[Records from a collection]
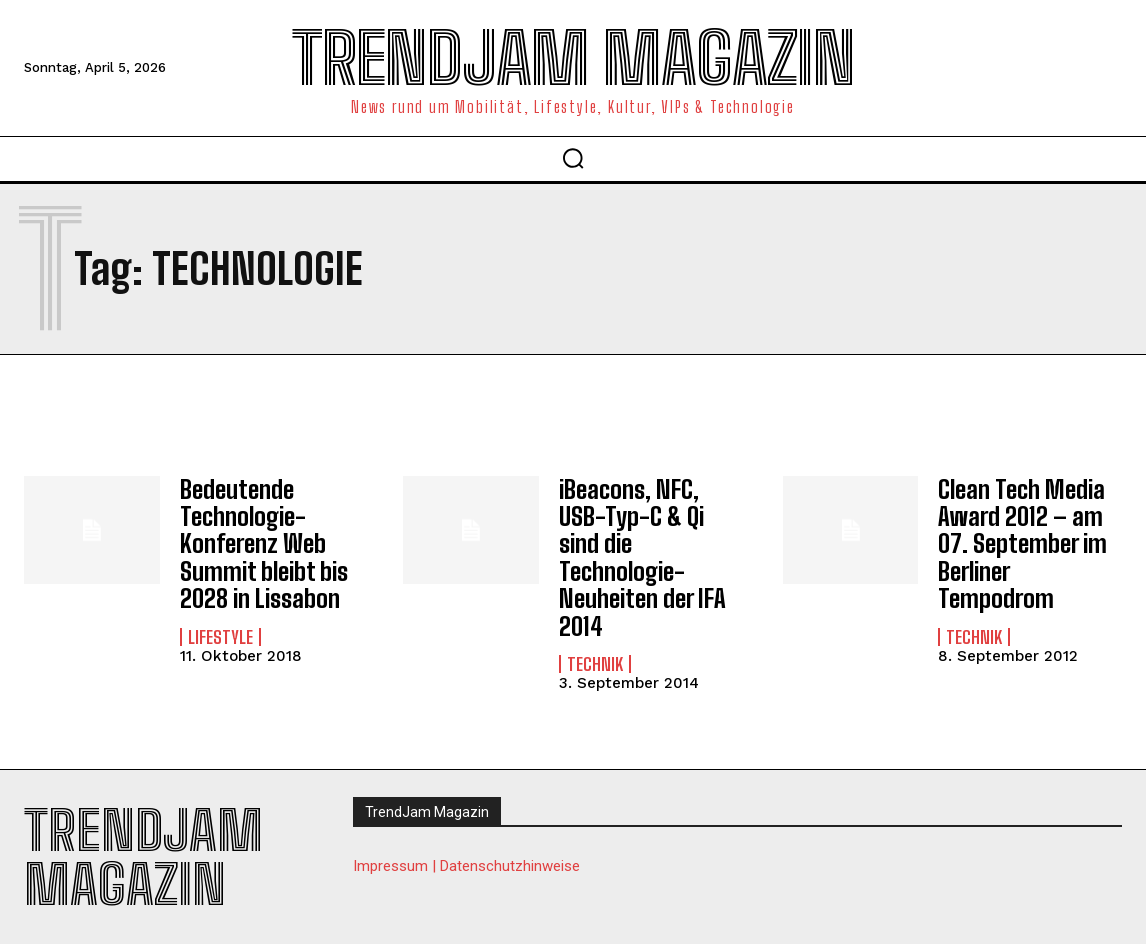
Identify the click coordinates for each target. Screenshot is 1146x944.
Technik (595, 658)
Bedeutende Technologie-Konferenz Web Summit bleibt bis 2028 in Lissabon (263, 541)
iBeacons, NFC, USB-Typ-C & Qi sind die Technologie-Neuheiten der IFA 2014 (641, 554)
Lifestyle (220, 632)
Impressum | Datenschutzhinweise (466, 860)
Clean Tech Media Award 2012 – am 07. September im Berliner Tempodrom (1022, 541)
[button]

Directions for this task: Without the pictures, set down every entry exactly.

Output of the exercise:
Identify the click coordinates for each target. Screenshot is 1146x944.
Technik (595, 658)
Bedeutende Technologie-Konferenz Web Summit bleibt bis 2028 in Lissabon (263, 541)
iBeacons, NFC, USB-Typ-C & Qi sind die Technologie-Neuheiten der IFA 2014 (641, 554)
Lifestyle (220, 632)
Impressum | Datenschutzhinweise (466, 860)
Clean Tech Media Award 2012 – am 07. September im Berliner Tempodrom (1022, 541)
[button]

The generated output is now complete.